All records, exactly as written, minus the pictures: copy them out.

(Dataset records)
════

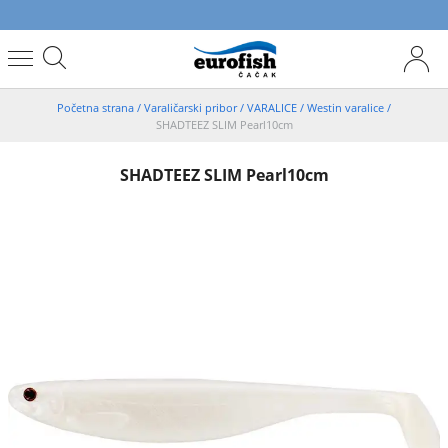
Početna strana
/
Varaličarski pribor
/
VARALICE
/
Westin varalice
/
SHADTEEZ SLIM Pearl10cm
SHADTEEZ SLIM Pearl10cm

════

> [TASK ANSWER]:
Početna strana
/
Varaličarski pribor
/
VARALICE
/
Westin varalice
/
SHADTEEZ SLIM Pearl10cm
SHADTEEZ SLIM Pearl10cm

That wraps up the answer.